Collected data
------------
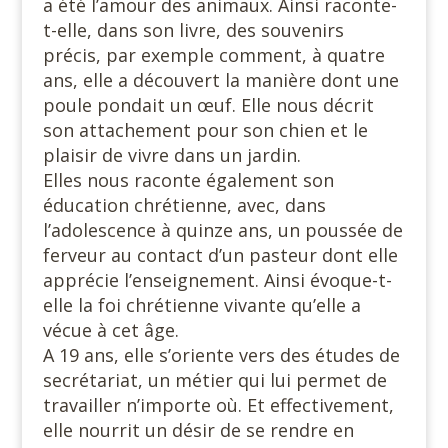
a été l’amour des animaux. Ainsi raconte-
t-elle, dans son livre, des souvenirs
précis, par exemple comment, à quatre
ans, elle a découvert la manière dont une
poule pondait un œuf. Elle nous décrit
son attachement pour son chien et le
plaisir de vivre dans un jardin.
Elles nous raconte également son
éducation chrétienne, avec, dans
l’adolescence à quinze ans, un poussée de
ferveur au contact d’un pasteur dont elle
apprécie l’enseignement. Ainsi évoque-t-
elle la foi chrétienne vivante qu’elle a
vécue à cet âge.
A 19 ans, elle s’oriente vers des études de
secrétariat, un métier qui lui permet de
travailler n’importe où. Et effectivement,
elle nourrit un désir de se rendre en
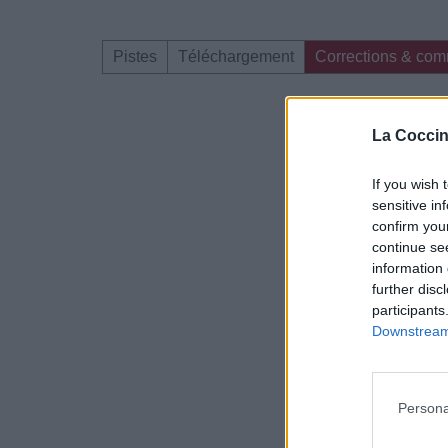
Pistes
Téléchargement
Corrections & com
Dire «merci» pour 
La Coccin
If you wish 
sensitive in
confirm you
continue se
information 
further disc
participants
Downstream 
Persona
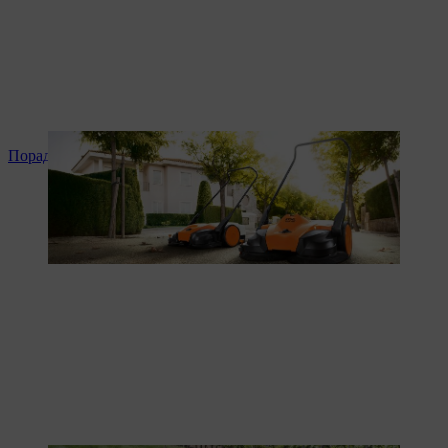
Поради та інструкція до продукту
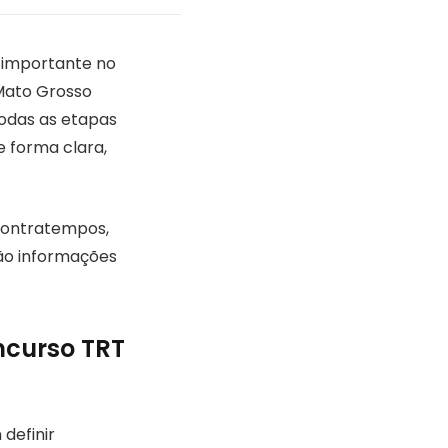
 importante no
 Mato Grosso
todas as etapas
e forma clara,
contratempos,
rão informações
ncurso TRT
definir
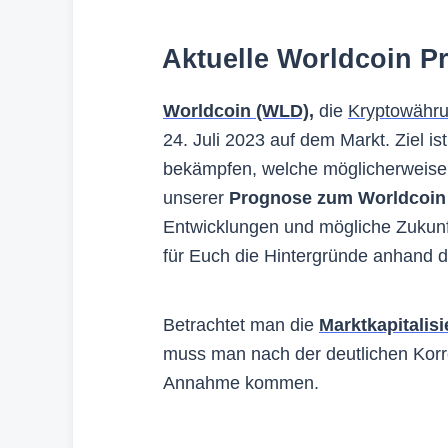
Aktuelle Worldcoin P
Worldcoin (WLD)
,
die
Kryptowähr
24. Juli 2023 auf dem Markt. Ziel is
bekämpfen, welche möglicherweise d
unserer
Prognose zum Worldcoin
Entwicklungen und mögliche Zukun
für Euch die Hintergründe anhand d
Betrachtet man die
Marktkapitalis
muss man nach der deutlichen Korre
Annahme kommen.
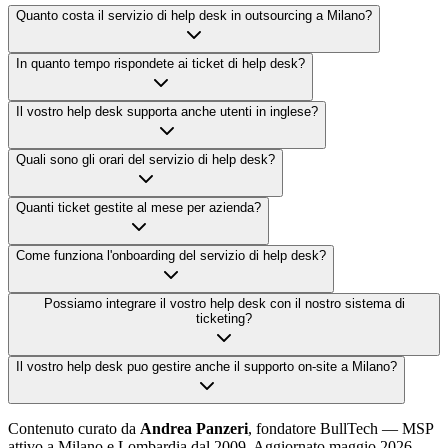
Quanto costa il servizio di help desk in outsourcing a Milano?
In quanto tempo rispondete ai ticket di help desk?
Il vostro help desk supporta anche utenti in inglese?
Quali sono gli orari del servizio di help desk?
Quanti ticket gestite al mese per azienda?
Come funziona l'onboarding del servizio di help desk?
Possiamo integrare il vostro help desk con il nostro sistema di
ticketing?
Il vostro help desk puo gestire anche il supporto on-site a Milano?
Contenuto curato da
Andrea Panzeri
, fondatore BullTech — MSP
attivo a Milano e Lombardia dal 2009. Aggiornato maggio 2026.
------------
**What you will do:** Each record above must be retyped exactly. Omit the pictures.

**Expected answer:**
a été l’amour des animaux. Ainsi raconte-
t-elle, dans son livre, des souvenirs
précis, par exemple comment, à quatre
ans, elle a découvert la manière dont une
poule pondait un œuf. Elle nous décrit
son attachement pour son chien et le
plaisir de vivre dans un jardin.
Elles nous raconte également son
éducation chrétienne, avec, dans
l’adolescence à quinze ans, un poussée de
ferveur au contact d’un pasteur dont elle
apprécie l’enseignement. Ainsi évoque-t-
elle la foi chrétienne vivante qu’elle a
vécue à cet âge.
A 19 ans, elle s’oriente vers des études de
secrétariat, un métier qui lui permet de
travailler n’importe où. Et effectivement,
elle nourrit un désir de se rendre en
Pistes
Téléchargement
Corrections & com
Dire «merci» pour 
La Coccin
If you wish 
sensitive in
confirm you
continue se
information 
further disc
participants
Downstream 
Persona
Поради та інструкція до продукту
 importante no
 Mato Grosso
todas as etapas
e forma clara,
contratempos,
rão informações
ncurso TRT
definir
Aktuelle Worldcoin P
Worldcoin (WLD)
,
die
Kryptowähr
24. Juli 2023 auf dem Markt. Ziel is
bekämpfen, welche möglicherweise d
unserer
Prognose zum Worldcoin
Entwicklungen und mögliche Zukun
für Euch die Hintergründe anhand d
Betrachtet man die
Marktkapitalis
muss man nach der deutlichen Korre
Annahme kommen.
Quanto costa il servizio di help desk in outsourcing a Milano?
In quanto tempo rispondete ai ticket di help desk?
Il vostro help desk supporta anche utenti in inglese?
Quali sono gli orari del servizio di help desk?
Quanti ticket gestite al mese per azienda?
Come funziona l'onboarding del servizio di help desk?
Possiamo integrare il vostro help desk con il nostro sistema di
ticketing?
Il vostro help desk puo gestire anche il supporto on-site a Milano?
Contenuto curato da
Andrea Panzeri
, fondatore BullTech — MSP
attivo a Milano e Lombardia dal 2009. Aggiornato maggio 2026.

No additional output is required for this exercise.